Paul Lievens, CFO at Jan De Nul Group: "We are proud to be able to take out our first green loan in Belgium. This will finance our two brand new vessels, Voltaire and Les Alizés, where both will mainly be used for the installation and maintenance of offshore wind farms. In this way, we are responding to the increasing worldwide demand for green energy and a growing offshore market."
Luc Popelier, CEO International Markets Division KBC Group complements: "KBC is proud to have been able to assist Jan De Nul as coordinator and sustainability coordinator, in the development of this syndicated green loan. We built on our existing knowledge and experience with green bonds to structure and coordinate this green syndicated loan. Among other things, KBC was also responsible for the elaboration of the Green Financing Framework, which describes the criteria that these sustainable vessels have to meet in order to be eligible for the green loan. During the design phase, Jan De Nul studied very carefully the environmental impact and the solutions to minimize that impact. This is a good example of how we deal with sustainable financing and actively contribute to the environmental challenges."
The Voltaire was ordered at the beginning of April 2019 and will be delivered in April 2022. The Voltaire is the third jack-up installation vessel of Jan De Nul Group. Thanks to its main crane with a lifting capacity of more than 3,000 tonnes, this jack-up vessel can help the renewable energy sector to build the new generation of offshore wind farms. The Voltaire can also be used for the offshore oil and gas industry as well as for the decommissioning of offshore installations.
The fact that both new vessels will mainly work for the renewable energy sector, and are both equipped with an advanced exhaust gas treatment system, ensures that these investments were eligible for a green loan.
Collective commitment to the climate
The green loan was structured according to the 'Green Loan Principles' as drawn up by the Loan Market Association (the sector association in which banks, lawyers and other financial parties are represented) and with the aim of promoting investments in green projects by providing banks and businesses with guidelines on the characteristics of a green loan.
Wim Eraly, Senior General Manager Corporate Banking KBC Belgium Division completes: "The impact of global warming is one of the greatest challenges facing our society.
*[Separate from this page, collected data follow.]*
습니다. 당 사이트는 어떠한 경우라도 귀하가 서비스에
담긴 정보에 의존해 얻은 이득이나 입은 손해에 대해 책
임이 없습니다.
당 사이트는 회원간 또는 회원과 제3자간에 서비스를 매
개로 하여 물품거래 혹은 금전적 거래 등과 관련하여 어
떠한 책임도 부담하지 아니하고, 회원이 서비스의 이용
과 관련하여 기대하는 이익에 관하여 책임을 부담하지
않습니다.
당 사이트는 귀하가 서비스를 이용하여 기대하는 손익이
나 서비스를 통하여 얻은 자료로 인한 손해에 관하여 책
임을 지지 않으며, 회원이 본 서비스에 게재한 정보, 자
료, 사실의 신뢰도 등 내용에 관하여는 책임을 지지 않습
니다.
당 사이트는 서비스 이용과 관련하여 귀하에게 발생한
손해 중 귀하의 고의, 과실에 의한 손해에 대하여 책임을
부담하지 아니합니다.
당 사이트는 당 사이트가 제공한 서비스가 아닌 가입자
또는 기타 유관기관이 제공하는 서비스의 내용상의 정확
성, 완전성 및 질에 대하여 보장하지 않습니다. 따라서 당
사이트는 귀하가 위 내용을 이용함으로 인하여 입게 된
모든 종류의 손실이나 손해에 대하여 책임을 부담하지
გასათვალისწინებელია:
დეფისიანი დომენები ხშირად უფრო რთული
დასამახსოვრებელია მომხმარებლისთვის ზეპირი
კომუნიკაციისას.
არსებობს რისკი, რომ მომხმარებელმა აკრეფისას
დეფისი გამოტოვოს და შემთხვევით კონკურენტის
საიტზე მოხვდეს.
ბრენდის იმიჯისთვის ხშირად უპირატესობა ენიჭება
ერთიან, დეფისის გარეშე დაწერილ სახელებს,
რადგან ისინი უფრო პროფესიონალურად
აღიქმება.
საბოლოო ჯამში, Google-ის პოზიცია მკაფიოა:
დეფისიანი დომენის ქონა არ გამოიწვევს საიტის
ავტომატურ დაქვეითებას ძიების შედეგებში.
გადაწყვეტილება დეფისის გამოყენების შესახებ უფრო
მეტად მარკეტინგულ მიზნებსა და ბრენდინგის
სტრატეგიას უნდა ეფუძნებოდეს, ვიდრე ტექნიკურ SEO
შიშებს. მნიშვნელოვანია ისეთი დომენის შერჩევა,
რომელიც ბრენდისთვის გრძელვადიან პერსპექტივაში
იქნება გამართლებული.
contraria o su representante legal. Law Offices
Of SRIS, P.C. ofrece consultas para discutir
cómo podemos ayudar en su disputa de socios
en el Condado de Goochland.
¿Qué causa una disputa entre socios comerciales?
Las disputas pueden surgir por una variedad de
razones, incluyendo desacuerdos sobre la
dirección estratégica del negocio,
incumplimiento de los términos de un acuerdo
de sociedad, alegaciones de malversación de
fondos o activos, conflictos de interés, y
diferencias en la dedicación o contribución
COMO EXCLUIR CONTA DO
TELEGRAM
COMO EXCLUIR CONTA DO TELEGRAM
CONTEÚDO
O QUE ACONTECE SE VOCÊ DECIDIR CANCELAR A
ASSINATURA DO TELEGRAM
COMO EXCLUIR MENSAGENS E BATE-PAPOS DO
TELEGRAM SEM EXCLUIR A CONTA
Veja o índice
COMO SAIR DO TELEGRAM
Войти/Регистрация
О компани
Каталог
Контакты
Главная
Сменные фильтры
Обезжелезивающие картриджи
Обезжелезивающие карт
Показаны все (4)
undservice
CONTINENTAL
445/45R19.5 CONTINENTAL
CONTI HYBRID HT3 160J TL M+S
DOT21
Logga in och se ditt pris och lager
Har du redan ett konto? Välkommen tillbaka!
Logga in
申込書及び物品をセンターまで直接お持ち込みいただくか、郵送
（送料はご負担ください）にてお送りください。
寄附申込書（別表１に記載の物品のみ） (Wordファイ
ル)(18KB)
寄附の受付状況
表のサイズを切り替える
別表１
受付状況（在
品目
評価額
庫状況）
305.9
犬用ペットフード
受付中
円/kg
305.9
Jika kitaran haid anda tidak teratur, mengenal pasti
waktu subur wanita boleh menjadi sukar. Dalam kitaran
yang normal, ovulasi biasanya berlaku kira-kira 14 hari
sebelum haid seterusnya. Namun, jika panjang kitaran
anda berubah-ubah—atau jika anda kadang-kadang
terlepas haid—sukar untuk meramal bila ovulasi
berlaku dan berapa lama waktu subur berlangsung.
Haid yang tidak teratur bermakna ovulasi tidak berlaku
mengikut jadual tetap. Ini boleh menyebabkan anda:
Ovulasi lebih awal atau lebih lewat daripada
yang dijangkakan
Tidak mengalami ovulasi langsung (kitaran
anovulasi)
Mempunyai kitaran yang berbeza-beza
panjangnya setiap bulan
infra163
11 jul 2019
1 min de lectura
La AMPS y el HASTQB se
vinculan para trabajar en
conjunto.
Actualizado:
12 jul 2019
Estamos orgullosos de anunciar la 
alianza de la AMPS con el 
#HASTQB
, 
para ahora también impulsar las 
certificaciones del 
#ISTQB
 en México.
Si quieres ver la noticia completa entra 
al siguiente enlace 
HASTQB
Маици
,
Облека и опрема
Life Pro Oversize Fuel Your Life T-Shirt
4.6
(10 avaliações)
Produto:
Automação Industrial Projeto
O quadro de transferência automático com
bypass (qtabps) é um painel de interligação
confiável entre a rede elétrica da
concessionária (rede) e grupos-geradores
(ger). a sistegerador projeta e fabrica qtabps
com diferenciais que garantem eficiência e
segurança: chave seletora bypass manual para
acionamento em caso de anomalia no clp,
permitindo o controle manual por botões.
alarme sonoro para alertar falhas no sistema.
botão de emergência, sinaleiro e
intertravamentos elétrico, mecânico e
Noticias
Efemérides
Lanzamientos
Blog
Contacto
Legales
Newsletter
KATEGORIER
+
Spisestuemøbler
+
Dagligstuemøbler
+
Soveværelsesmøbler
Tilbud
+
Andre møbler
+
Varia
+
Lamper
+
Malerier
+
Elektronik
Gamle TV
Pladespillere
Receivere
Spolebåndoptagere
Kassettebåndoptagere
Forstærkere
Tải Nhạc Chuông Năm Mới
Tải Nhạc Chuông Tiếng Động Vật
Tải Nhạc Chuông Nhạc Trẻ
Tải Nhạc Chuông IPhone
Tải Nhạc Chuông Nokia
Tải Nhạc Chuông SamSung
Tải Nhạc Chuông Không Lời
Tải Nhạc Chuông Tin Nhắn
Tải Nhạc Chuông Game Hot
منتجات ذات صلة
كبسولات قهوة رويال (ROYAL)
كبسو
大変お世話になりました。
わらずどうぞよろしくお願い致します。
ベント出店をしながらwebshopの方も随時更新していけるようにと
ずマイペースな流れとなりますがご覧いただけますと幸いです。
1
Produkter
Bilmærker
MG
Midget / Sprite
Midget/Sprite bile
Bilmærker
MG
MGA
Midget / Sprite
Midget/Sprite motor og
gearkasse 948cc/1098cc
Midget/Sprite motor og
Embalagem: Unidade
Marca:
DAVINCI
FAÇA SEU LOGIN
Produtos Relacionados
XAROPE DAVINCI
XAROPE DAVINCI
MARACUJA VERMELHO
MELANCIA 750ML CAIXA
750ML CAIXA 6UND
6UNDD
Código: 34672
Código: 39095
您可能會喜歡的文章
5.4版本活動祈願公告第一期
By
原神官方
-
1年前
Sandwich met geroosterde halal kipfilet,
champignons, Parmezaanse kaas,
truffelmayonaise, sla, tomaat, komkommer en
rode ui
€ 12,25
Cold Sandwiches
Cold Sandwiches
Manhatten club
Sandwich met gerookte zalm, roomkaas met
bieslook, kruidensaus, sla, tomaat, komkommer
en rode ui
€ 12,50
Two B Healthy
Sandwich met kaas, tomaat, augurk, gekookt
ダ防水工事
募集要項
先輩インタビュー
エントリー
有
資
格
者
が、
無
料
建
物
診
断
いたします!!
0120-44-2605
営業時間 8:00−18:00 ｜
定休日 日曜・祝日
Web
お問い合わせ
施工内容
KBC Group takes its societal role to heart, among other things by entering into discussions with our corporate customers and helping them to support their transition to a greener economy. KBC Group has already subscribed to the Collective Commitment to Climate Action and is thus taking a clear and far-reaching commitment - in cooperation with our clients - to make a concrete and tangible contribution in the short term from its core activities, not only as a bank, but also as an insurer and asset manager. This transaction for Jan De Nul is another strong example of how we are playing a pioneering role in the transition to a more sustainable society."
The market for sustainable financing is experiencing strong growth
Since 2017, the market for sustainable financing has been growing rapidly, with the EMEA zone as the driving force. This trend continues in 2019 with a 47% increase in the first half of 2019 compared to the same period last year.
However, in the market for sustainable financing, the largest share (84%) is made up of so-called sustainability-related loans, where the terms of the loan depend partly on the borrower's performance in terms of sustainability.
Green loans themselves represent a minority of the total market (16%), as these green loans apply stricter criteria. A green loan should be used in its entirety to finance green projects.